Two so-called “secretory Rabs,” Rab3 and Rab27, regulate late steps during dense-core vesicle exocytosis in neuroendocrine cells. Sperm contain a single large dense-core granule that is released by regulated exocytosis (termed the acrosome reaction) during fertilization or on exposure to inducers in vitro. Sperm exocytosis uses the same fusion machinery as neurons and neuroendocrine cells, with an additional requirement for active Rab3. Here we show that Rab27 is also required for the acrosome reaction, as demonstrated by the inability of inducers to elicit exocytosis when streptolysin O-permeabilized human sperm were loaded with inhibitory anti-Rab27 antibodies or the Rab27–GTP binding domain of the effector Slac2-b. The levels of GTP-bound Rab27 increased on initiation of exocytosis, as did the proportion of GTP-bound Rab3A. We have developed a fluorescence microscopy-based method for detecting endogenous Rab3A-GTP and Rab27-GTP in the acrosomal region of human sperm. Challenge with an inducer increased the population of cells exhibiting GTP-bound Rabs in this subcellular domain. Interestingly, introducing recombinant Rab27A loaded with GTP-γ-S into sperm elicited a remarkable increase in the number of cells evincing GTP-bound Rab3A. In the converse condition, recombinant Rab3A did not modify the percentage of Rab27-GTP–containing cells. Furthermore, Rab27A-GTP recruited a Rab3 GDP/GTP exchange factor (GEF) activity. Our findings suggest that Rab27/Rab3A constitutes a Rab-GEF cascade in dense-core vesicle exocytosis.
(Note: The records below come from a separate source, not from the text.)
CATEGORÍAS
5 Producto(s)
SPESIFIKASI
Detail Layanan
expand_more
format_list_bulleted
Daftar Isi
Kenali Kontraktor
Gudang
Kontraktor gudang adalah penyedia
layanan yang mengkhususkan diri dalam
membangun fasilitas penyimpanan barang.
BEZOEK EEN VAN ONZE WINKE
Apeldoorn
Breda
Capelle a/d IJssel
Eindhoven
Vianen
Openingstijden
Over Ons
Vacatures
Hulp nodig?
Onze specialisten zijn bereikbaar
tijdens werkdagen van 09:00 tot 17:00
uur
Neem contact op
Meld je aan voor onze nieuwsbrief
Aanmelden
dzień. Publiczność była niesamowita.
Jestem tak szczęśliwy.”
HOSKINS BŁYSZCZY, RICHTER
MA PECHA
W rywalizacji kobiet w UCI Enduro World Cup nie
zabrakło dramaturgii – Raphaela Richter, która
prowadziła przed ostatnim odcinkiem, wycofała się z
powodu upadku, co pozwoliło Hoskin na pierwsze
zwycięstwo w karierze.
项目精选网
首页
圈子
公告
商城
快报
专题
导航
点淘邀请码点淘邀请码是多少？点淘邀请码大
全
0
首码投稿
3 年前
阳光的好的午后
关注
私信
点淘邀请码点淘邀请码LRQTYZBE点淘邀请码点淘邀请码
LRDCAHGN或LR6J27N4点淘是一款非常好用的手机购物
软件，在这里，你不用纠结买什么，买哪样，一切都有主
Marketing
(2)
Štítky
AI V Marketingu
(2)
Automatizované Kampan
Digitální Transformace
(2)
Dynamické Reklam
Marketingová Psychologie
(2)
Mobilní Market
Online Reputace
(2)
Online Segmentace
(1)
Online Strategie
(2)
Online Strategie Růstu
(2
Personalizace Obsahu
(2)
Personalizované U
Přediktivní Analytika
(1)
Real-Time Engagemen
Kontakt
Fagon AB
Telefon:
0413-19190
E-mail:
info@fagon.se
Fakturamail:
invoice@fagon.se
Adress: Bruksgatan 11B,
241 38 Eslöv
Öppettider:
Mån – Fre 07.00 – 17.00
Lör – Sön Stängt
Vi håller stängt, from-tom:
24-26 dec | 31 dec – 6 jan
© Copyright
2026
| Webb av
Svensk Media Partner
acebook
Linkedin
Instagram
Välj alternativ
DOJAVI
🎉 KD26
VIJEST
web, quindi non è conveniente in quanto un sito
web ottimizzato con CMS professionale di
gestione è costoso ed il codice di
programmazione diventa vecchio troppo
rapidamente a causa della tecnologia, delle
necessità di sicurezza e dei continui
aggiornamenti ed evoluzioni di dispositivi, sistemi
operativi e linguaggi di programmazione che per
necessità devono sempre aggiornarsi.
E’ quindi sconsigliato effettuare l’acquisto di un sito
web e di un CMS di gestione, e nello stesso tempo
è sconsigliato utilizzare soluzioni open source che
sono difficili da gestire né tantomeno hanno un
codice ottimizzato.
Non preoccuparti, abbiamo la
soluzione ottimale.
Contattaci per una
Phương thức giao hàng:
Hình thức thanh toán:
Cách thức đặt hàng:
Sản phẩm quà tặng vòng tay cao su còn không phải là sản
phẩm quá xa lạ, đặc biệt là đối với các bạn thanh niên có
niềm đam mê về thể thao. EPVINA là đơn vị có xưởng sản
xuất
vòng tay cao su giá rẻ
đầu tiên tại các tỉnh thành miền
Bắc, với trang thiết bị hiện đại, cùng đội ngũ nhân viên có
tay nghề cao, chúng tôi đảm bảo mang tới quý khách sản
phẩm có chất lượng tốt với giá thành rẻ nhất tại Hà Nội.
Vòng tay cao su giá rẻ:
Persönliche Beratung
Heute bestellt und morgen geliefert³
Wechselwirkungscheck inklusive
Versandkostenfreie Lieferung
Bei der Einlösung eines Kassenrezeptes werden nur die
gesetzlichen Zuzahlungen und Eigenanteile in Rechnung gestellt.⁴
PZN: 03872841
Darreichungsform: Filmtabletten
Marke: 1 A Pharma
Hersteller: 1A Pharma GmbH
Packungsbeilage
α-SNAP Prevents Docking of the Acrosome during Sperm Exocytosis because It Sequesters Monomeric Syntaxin

α-SNAP has an essential role in membrane fusion that consists of bridging cis SNARE complexes to NSF. α-SNAP stimulates NSF, which releases itself, α-SNAP, and individual SNAREs that subsequently re-engage in the trans arrays indispensable for fusion. α-SNAP also binds monomeric syntaxin and NSF disengages the α-SNAP/syntaxin dimer. Here, we examine why recombinant α-SNAP blocks secretion in permeabilized human sperm despite the fact that the endogenous protein is essential for membrane fusion. The only mammalian organism with a genetically modified α-SNAP is the hyh mouse strain, which bears a M105I point mutation; males are subfertile due to defective sperm exocytosis. We report here that recombinant α-SNAP-M105I has greater affinity for the cytosolic portion of immunoprecipitated syntaxin than the wild type protein and in consequence NSF is less efficient in releasing the mutant. α-SNAP-M105I is a more potent sperm exocytosis blocker than the wild type and requires higher concentrations of NSF to rescue its effect. Unlike other fusion scenarios where SNAREs are subjected to an assembly/disassembly cycle, the fusion machinery in sperm is tuned so that SNAREs progress uni-directionally from a cis configuration in resting cells to monomeric and subsequently trans arrays in cells challenged with exocytosis inducers. By means of functional and indirect immunofluorescense assays, we show that recombinant α-SNAPs — wild type and M105I — inhibit exocytosis because they bind monomeric syntaxin and prevent this SNARE from assembling with its cognates in trans. Sequestration of free syntaxin impedes docking of the acrosome to the plasma membrane assessed by transmission electron microscopy. The N-terminal deletion mutant α-SNAP-(160–295), unable to bind syntaxin, affects neither docking nor secretion. The implications of this study are twofold: our findings explain the fertility defect of hyh mice and indicate that assembly of SNAREs in trans complexes is essential for docking.